Actually the diagnosis of TTP is based upon the following clinical symptoms:

Bleeding manifestations (petechiae, ecchymosis, purpura, epistaxis)
Thrombotic manifestations
  Neurological symptoms (coma, convulsions, motor deficits, headache, visual disorders, altered mental states)
  Renal symptoms (oliguria, anuria, acute renal insufficiency)
Other symptoms (fever, diarrhoea, vomiting, abdominal pain)
   
The clinical diagnosis has to be confirmed by the following laboratory data:
Thrombocytopenia:
  platelet count <50X109/L
Hemolytic anemia:
  hematocrit usually <20%
  Hb <10g/dl
  increased unconjugated bilirubin
  presence of schistocytes on peripheral blood smear
  reticulocytosis
  low or unmeasurable haptoglobin level
  high serum lactate dehydrogenase
  negative Coombs tests

The value of ADAMTS13 measurements to establish the diagnosis of TTP is limited. Although a severe deficiency of ADAMTS13 activity (< 5%) may be a frequent abnormality in TTP, patients can present the characteristic features and clinical course of TTP without severe ADAMTS13 deficiency or even with normal ADAMTS13 activity (>50%) (31-35). On the other hand patients can also have severe ADAMTS13 deficiency for many years and yet remain without symptoms (36,37).

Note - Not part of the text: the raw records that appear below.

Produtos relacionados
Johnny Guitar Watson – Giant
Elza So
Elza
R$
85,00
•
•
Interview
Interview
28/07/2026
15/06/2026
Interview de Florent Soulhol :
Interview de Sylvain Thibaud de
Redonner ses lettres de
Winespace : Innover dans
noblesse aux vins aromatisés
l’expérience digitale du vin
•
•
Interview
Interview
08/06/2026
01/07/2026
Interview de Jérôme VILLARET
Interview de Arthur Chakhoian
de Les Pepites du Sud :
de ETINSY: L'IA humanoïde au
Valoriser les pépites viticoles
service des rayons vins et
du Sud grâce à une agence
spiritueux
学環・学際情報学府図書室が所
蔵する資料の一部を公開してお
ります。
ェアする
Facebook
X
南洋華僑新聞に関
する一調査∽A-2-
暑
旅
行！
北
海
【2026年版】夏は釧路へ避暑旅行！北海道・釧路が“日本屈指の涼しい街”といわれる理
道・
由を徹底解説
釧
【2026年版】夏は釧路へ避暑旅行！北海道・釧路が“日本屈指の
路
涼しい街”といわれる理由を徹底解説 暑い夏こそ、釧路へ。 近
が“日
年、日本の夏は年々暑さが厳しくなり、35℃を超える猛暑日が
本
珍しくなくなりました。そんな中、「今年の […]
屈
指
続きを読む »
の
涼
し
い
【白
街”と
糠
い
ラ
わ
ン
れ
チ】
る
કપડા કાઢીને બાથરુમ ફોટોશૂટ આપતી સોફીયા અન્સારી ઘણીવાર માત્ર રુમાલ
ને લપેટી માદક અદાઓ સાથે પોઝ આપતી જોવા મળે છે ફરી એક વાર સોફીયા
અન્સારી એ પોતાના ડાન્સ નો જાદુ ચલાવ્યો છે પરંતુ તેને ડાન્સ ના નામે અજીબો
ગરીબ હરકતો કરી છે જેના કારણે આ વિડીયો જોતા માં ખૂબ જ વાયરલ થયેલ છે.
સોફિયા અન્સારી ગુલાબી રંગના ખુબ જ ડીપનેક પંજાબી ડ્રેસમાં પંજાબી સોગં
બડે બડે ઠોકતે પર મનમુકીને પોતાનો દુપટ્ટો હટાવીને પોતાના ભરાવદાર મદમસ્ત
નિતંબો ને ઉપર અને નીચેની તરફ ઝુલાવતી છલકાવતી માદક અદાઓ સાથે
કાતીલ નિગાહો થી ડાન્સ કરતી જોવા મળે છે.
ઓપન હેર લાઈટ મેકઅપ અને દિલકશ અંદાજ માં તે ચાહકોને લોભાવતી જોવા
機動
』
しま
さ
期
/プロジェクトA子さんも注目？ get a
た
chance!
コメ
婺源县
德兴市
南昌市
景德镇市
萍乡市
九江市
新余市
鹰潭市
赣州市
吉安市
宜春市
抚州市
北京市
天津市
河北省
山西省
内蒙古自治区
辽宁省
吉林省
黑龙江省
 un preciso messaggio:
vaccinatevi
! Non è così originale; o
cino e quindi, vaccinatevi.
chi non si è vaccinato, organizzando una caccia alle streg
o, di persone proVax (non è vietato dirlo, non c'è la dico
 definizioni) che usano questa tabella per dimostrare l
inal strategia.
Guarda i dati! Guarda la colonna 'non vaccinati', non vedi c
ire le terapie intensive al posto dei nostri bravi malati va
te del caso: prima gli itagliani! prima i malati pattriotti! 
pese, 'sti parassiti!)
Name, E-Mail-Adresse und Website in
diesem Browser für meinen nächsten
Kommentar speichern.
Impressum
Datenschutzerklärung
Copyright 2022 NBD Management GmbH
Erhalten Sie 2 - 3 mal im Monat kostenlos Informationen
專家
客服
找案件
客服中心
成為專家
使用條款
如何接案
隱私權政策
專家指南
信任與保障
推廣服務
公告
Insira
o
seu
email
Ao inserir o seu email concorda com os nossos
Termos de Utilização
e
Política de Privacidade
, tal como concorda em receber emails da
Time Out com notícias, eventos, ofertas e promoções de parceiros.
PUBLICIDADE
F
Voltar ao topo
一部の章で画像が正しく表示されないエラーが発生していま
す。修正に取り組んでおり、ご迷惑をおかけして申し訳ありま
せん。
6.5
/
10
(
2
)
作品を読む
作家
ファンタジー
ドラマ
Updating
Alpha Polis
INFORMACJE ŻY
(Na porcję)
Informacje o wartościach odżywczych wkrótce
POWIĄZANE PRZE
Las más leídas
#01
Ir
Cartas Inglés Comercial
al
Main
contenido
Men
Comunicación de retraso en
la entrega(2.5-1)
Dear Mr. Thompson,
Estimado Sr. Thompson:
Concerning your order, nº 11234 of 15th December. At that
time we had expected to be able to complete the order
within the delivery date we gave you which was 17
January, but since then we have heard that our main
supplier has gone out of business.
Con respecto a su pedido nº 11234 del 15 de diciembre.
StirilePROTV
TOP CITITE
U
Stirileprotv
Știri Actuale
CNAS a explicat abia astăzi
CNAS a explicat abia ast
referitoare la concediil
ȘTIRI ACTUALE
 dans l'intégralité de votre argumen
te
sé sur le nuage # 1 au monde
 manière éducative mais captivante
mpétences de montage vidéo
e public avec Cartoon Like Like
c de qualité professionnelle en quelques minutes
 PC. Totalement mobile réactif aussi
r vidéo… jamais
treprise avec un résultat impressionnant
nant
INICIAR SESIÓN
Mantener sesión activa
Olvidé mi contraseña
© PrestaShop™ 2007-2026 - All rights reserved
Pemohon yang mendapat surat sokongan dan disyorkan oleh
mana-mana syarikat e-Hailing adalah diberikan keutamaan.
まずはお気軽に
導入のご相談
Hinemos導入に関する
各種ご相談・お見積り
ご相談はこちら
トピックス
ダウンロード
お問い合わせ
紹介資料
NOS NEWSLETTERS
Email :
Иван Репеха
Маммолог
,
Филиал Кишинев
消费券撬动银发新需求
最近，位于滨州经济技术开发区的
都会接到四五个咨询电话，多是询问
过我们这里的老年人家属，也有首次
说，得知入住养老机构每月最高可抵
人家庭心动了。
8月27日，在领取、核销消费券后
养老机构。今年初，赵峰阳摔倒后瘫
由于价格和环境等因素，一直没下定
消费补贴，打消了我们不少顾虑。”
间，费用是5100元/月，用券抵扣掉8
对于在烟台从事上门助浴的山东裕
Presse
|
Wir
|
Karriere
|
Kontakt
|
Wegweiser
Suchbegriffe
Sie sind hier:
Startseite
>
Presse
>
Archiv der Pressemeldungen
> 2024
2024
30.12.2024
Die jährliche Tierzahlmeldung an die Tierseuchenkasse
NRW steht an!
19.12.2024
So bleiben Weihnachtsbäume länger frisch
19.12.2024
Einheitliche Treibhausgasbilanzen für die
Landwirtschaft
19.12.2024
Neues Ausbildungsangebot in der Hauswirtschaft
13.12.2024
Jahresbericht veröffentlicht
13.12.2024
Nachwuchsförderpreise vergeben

TTP is a differential diagnosis of other syndromes characterized by the presence of thrombocytopenia and microangiopathic hemolytic anemia such as HUS, disseminated intravascular coagulation (DIC), the "catastrophic" anti-phospholypid syndrome (APS), eclampsia, pre-eclampsia, HELLP syndrome and heparin induced thrombocytopenia (HIT) (38,39).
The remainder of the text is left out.